- The paper introduces a novel method that generates editable PBR maps (albedo, roughness, metallic, and normal) directly from textual input using strong image priors.
- It employs a two-step training process with fine-tuned LoRAs and cross-intrinsic attention to ensure high-fidelity rendering and semantic alignment.
- Evaluations demonstrate superior performance over traditional techniques, supporting real-time image relighting and enhanced scene texturing in digital content creation.
IntrinsiX: High-Quality PBR Generation using Image Priors
Introduction to IntrinsiX Methodology
IntrinsiX introduces a novel approach for generating high-quality Physically-Based Rendering (PBR) maps directly from textual input. Unlike traditional text-to-image models that produce images with baked-in lighting, IntrinsiX uses a generative model to output albedo, roughness, metallic, and normal maps. These intrinsic images can be further manipulated in typical rendering pipelines for applications in realistic scene rendering, material editing, and content creation for gaming and virtual reality environments.
Model Architecture and Training
IntrinsiX leverages pre-trained text-to-image (T2I) models to generate intrinsic images, utilizing strong image priors to produce coherent PBR maps. The model undergoes a two-step training process:
- PBR Prior Training:
- Separate mini-models (LoRAs) are fine-tuned for each PBR component: albedo, roughness, metallic, and normal maps. These are trained on curated datasets using a strong T2I model as the backbone.

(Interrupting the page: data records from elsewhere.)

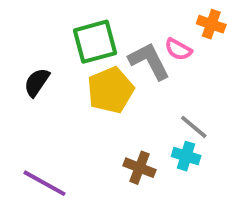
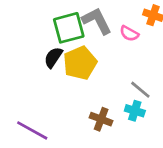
gray L-shape: (149, 61) -> (97, 21), moved
black semicircle: (37, 82) -> (53, 57), moved

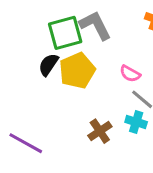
pink semicircle: (129, 33) -> (130, 74), moved
brown cross: (101, 119) -> (100, 131), turned 35

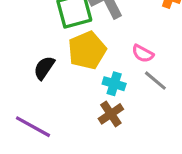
black semicircle: (48, 65) -> (44, 68), moved
cyan cross: (136, 122) -> (114, 84), moved

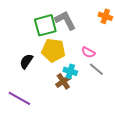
yellow pentagon: (87, 50) -> (53, 50), turned 30
brown cross: (111, 114) -> (63, 81), moved

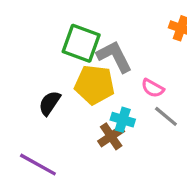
gray L-shape: (65, 20) -> (114, 57), moved
green square: (45, 25) -> (81, 43), turned 35

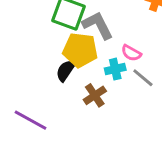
black semicircle: (50, 103) -> (66, 71), moved
cyan cross: (123, 120) -> (115, 69), moved, turned -30

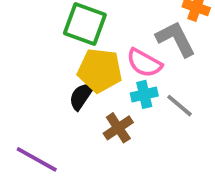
gray L-shape: (98, 25) -> (176, 39), moved
pink semicircle: (131, 53) -> (144, 63), moved, size x1.4

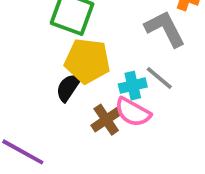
pink semicircle: (144, 63) -> (133, 112), moved
gray line: (179, 106) -> (159, 78), moved

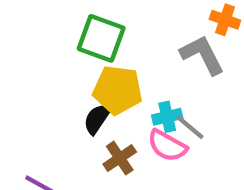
gray line: (159, 78) -> (190, 127), moved
brown cross: (106, 120) -> (120, 158), moved

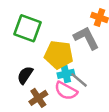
yellow pentagon: (118, 90) -> (59, 55), moved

- The training involves learning the probability distribution of intrinsic properties, which, although challenging due to data scarcity, benefits from the pre-trained T2I diffusion models to generate diverse, high-quality results.
- PBR Prior Alignment:
Applications and Practical Use Cases
IntrinsiX's ability to generate editable PBR maps allows several downstream applications:
- Editable Image Generation:
- The generated PBR maps enable relighting and real-time editing of images, allowing changes to light positions, albedo colors, or material properties like metallic and roughness, as shown in the manipulations of artistic renderings.

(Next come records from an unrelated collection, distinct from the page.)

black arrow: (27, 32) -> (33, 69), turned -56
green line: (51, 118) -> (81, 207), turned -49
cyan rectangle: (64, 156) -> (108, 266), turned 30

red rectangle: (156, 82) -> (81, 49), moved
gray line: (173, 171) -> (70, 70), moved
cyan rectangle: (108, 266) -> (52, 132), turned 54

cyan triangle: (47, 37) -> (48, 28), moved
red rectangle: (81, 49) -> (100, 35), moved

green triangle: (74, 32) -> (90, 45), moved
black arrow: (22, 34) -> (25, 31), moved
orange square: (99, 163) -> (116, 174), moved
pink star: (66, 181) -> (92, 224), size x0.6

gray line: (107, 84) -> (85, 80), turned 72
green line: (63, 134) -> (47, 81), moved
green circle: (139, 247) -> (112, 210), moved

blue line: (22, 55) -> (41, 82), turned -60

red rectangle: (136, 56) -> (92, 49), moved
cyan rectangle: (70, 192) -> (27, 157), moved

Figure 2: Editable Image Generation. Our generated PBR maps can be edited and utilized in standard physically-based rendering frameworks to produce diverse RGB renderings.
- PBR Scene Texturing:
- By leveraging score distillation, IntrinsiX can texture entire 3D scenes accurately. This makes it an attractive tool for game developers and VR content creators who require accurate and dynamic environment styling.









Figure 3: Scene Texturing. We can use our method for scene texturing using score distillation.
IntrinsiX has been evaluated against existing techniques that perform intrinsic image decomposition from traditional RGB images. The results show:
- Higher fidelity and coherence in rendered outputs: IntrinsiX avoids the pitfalls of baked-in lighting and texture artifacts common in traditional RGB decomposition methods.
- User Studies and Quantitative Metrics: User preferences significantly favor IntrinsiX for its superior albedo and specular qualities, prompting higher ratings for rendering quality and semantic alignment with text prompts.



































Figure 4: Rendering comparisons. Sample PBR maps and rendered images under different lighting conditions showcase the model's ability to capture semantic essence accurately.
Implementation Considerations
Implementing IntrinsiX in practical applications involves managing computational resources effectively, given the intensive nature of diffusion models and PBR map generation. IntrinsiX is well-suited for environments where adaptability and high-quality rendering are critical, though trade-offs in real-time processing need careful consideration in resource-constrained settings.
Conclusion
IntrinsiX establishes a new standard for intrinsic image generation from text, offering substantial improvements in realism and versatility of output. Its ability to produce sophisticated PBR maps opens new avenues in digital content creation, particularly in areas requiring high-quality, editable visuals. Future enhancements could integrate more robust datasets and advanced sampling strategies, improving the model's capability to handle even broader application scenarios.